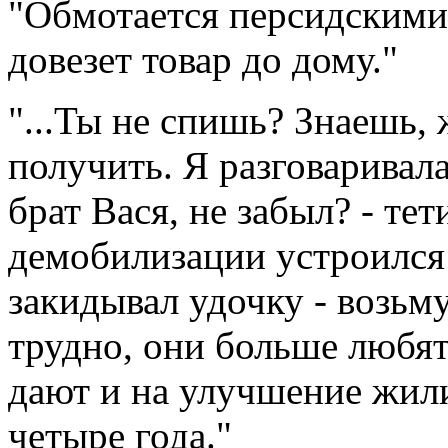
"Обмотается персидскими 
довезет товар до дому."
"...Ты не спишь? Знаешь,
получить. Я разговаривал
брат Вася, не забыл? - тет
демобилизации устроился
закидывал удочку - возьму
трудно, они больше любят
дают и на улучшение жил
четыре года."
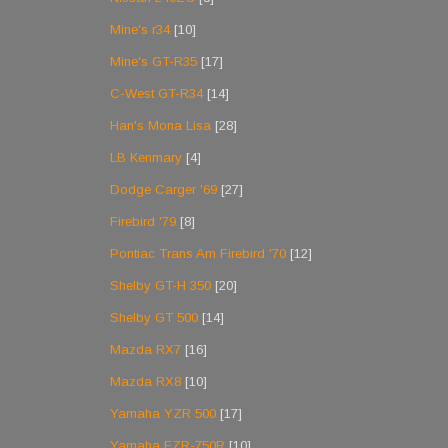
Mine's r34
[10]
Mine's GT-R35
[17]
C-West GT-R34
[14]
Han's Mona Lisa
[28]
LB Kenmary
[4]
Dodge Carger '69
[27]
Firebird '79
[8]
Pontiac Trans Am Firebird '70
[12]
Shelby GT-H 350
[20]
Shelby GT 500
[14]
Mazda RX7
[16]
Mazda RX8
[10]
Yamaha YZR 500
[17]
Yamaha FZR-750R
[10]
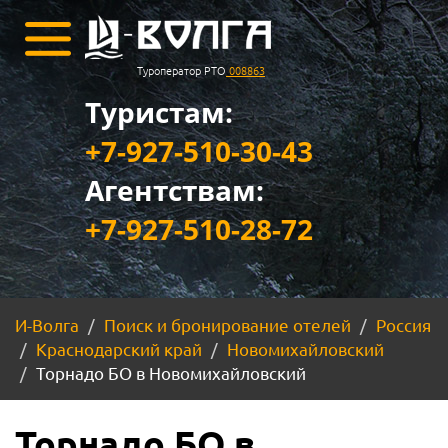
Туроператор РТО
008863
Туристам:
+7-927-510-30-43
Агентствам:
+7-927-510-28-72
И-Волга
Поиск и бронирование отелей
Россия
Краснодарский край
Новомихайловский
Торнадо БО в Новомихайловский
Торнадо БО в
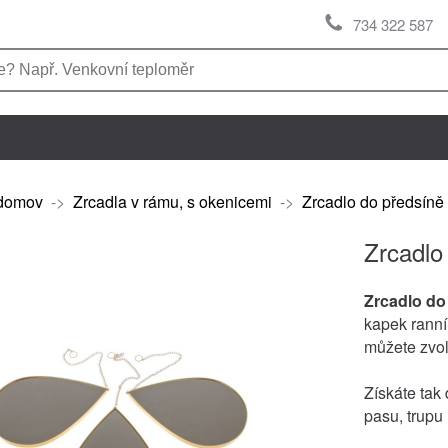
734 322 587
domov
->
Zrcadla v rámu, s okenicemi
->
Zrcadlo do předsíně 
Zrcadlo
Zrcadlo do
kapek ranní 
můžete zvol
Získáte tak
pasu, trupu 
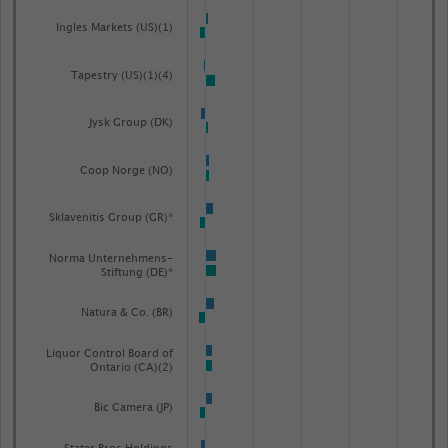
Ingles Markets (US)(1)
Tapestry (US)(1)(4)
Jysk Group (DK)
Coop Norge (NO)
Sklavenitis Group (GR)*
Norma Unternehmens-
Stiftung (DE)*
Natura & Co. (BR)
Liquor Control Board of
Ontario (CA)(2)
Bic Camera (JP)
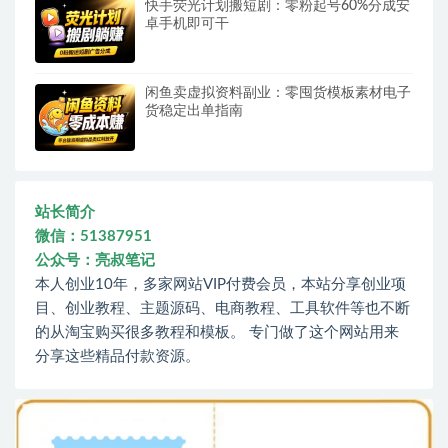
快手荧光计划搬短剧：零粉起号60%分成安
卓手机即可干
闲鱼卖虚拟资料副业：零囤货模板素材电子
货稳定出单指南
站长简介
微信：51387951
公众号：亮叔笔记
本人创业10年，多家网站VIP付费会员，本站分享创业项
目、创业教程、主题源码、电商教程、工具软件等也不断
的从淘宝购买很多教程和模板。 专门做了这个网站用来
分享这些精品付款资源。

━━━━

• _WHAT THE TASK ASKS_:
The expected answer is the listing above, duplicated exactly, with its pictures removed.

• _SOLUTION_:
"Обмотается персидскими 
довезет товар до дому."
"...Ты не спишь? Знаешь,
получить. Я разговаривал
брат Вася, не забыл? - тет
демобилизации устроился
закидывал удочку - возьму
трудно, они больше любят
дают и на улучшение жил
четыре года."
Mine's r34
[10]
Mine's GT-R35
[17]
C-West GT-R34
[14]
Han's Mona Lisa
[28]
LB Kenmary
[4]
Dodge Carger '69
[27]
Firebird '79
[8]
Pontiac Trans Am Firebird '70
[12]
Shelby GT-H 350
[20]
Shelby GT 500
[14]
Mazda RX7
[16]
Mazda RX8
[10]
Yamaha YZR 500
[17]
Yamaha FZR-750R
[10]
Туроператор РТО
008863
Туристам:
+7-927-510-30-43
Агентствам:
+7-927-510-28-72
И-Волга
Поиск и бронирование отелей
Россия
Краснодарский край
Новомихайловский
Торнадо БО в Новомихайловский
Торнадо БО в
734 322 587
domov
->
Zrcadla v rámu, s okenicemi
->
Zrcadlo do předsíně 
Zrcadlo
Zrcadlo do
kapek ranní 
můžete zvol
Získáte tak
pasu, trupu 
Ingles Markets (US)(1)
Tapestry (US)(1)(4)
Jysk Group (DK)
Coop Norge (NO)
Sklavenitis Group (GR)*
Norma Unternehmens-
Stiftung (DE)*
Natura & Co. (BR)
Liquor Control Board of
Ontario (CA)(2)
Bic Camera (JP)
快手荧光计划搬短剧：零粉起号60%分成安
卓手机即可干
闲鱼卖虚拟资料副业：零囤货模板素材电子
货稳定出单指南
站长简介
微信：51387951
公众号：亮叔笔记
本人创业10年，多家网站VIP付费会员，本站分享创业项
目、创业教程、主题源码、电商教程、工具软件等也不断
的从淘宝购买很多教程和模板。 专门做了这个网站用来
分享这些精品付款资源。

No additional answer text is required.